**Task to complete:** For each line below that contains the word "munkák", return that line.

**Data for this task:**

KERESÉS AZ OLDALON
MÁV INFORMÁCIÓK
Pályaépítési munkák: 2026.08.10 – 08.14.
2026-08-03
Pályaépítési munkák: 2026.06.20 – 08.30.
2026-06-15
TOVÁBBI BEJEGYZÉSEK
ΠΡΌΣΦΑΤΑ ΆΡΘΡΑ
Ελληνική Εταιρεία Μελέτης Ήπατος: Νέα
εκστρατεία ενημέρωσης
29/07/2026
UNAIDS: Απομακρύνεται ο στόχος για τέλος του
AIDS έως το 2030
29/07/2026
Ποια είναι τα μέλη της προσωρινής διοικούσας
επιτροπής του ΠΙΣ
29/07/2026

...

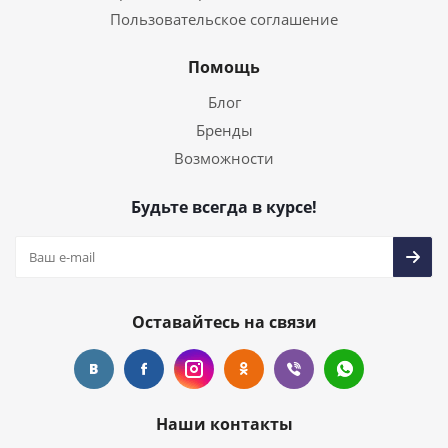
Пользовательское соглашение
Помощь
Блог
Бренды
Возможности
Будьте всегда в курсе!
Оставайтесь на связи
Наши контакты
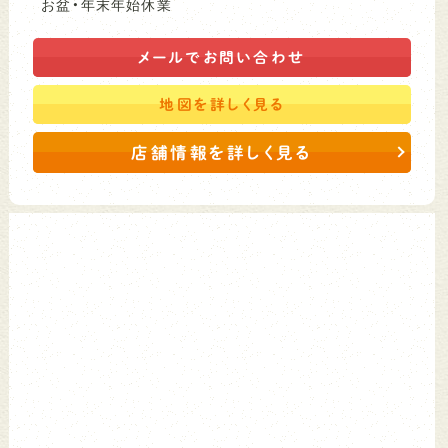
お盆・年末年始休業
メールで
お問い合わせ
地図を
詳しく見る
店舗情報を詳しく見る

**Solution to this problem:**
Pályaépítési munkák: 2026.08.10 – 08.14.
Pályaépítési munkák: 2026.06.20 – 08.30.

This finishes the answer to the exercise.